:: Exercise instructions ::
The entries should be written out again exactly as they read.

:: Records provided ::
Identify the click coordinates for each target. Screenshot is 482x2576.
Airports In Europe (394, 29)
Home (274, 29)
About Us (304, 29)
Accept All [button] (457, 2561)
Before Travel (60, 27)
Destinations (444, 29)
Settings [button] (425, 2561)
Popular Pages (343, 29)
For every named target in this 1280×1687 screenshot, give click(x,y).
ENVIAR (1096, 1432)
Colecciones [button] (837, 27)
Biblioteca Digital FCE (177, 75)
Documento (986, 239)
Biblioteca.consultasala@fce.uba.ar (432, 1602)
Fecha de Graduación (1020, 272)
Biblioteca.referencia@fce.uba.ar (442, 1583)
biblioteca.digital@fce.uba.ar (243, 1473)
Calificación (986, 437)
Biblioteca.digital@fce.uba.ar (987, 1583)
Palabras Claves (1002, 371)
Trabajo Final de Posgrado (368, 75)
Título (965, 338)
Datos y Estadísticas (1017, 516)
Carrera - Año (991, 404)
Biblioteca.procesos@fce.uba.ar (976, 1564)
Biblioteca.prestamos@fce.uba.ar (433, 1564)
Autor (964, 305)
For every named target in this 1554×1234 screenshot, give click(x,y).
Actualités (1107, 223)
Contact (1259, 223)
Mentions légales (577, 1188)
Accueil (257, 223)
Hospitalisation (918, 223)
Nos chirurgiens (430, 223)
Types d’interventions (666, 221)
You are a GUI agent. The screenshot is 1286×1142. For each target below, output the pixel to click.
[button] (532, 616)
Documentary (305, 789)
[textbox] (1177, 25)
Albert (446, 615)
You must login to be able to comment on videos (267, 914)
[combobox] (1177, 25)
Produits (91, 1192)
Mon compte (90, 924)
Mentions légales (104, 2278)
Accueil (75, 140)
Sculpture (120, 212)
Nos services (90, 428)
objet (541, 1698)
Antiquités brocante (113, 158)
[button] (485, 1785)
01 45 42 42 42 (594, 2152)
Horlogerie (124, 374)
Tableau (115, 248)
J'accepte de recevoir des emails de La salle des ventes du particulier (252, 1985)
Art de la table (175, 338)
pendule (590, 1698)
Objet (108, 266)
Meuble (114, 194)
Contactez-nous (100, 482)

:: Response for this exercise ::
Identify the click coordinates for each target. Screenshot is 482x2576.
Airports In Europe (394, 29)
Home (274, 29)
About Us (304, 29)
Accept All [button] (457, 2561)
Before Travel (60, 27)
Destinations (444, 29)
Settings [button] (425, 2561)
Popular Pages (343, 29)
For every named target in this 1280×1687 screenshot, give click(x,y).
ENVIAR (1096, 1432)
Colecciones [button] (837, 27)
Biblioteca Digital FCE (177, 75)
Documento (986, 239)
Biblioteca.consultasala@fce.uba.ar (432, 1602)
Fecha de Graduación (1020, 272)
Biblioteca.referencia@fce.uba.ar (442, 1583)
biblioteca.digital@fce.uba.ar (243, 1473)
Calificación (986, 437)
Biblioteca.digital@fce.uba.ar (987, 1583)
Palabras Claves (1002, 371)
Trabajo Final de Posgrado (368, 75)
Título (965, 338)
Datos y Estadísticas (1017, 516)
Carrera - Año (991, 404)
Biblioteca.procesos@fce.uba.ar (976, 1564)
Biblioteca.prestamos@fce.uba.ar (433, 1564)
Autor (964, 305)
For every named target in this 1554×1234 screenshot, give click(x,y).
Actualités (1107, 223)
Contact (1259, 223)
Mentions légales (577, 1188)
Accueil (257, 223)
Hospitalisation (918, 223)
Nos chirurgiens (430, 223)
Types d’interventions (666, 221)
You are a GUI agent. The screenshot is 1286×1142. For each target below, output the pixel to click.
[button] (532, 616)
Documentary (305, 789)
[textbox] (1177, 25)
Albert (446, 615)
You must login to be able to comment on videos (267, 914)
[combobox] (1177, 25)
Produits (91, 1192)
Mon compte (90, 924)
Mentions légales (104, 2278)
Accueil (75, 140)
Sculpture (120, 212)
Nos services (90, 428)
objet (541, 1698)
Antiquités brocante (113, 158)
[button] (485, 1785)
01 45 42 42 42 (594, 2152)
Horlogerie (124, 374)
Tableau (115, 248)
J'accepte de recevoir des emails de La salle des ventes du particulier (252, 1985)
Art de la table (175, 338)
pendule (590, 1698)
Objet (108, 266)
Meuble (114, 194)
Contactez-nous (100, 482)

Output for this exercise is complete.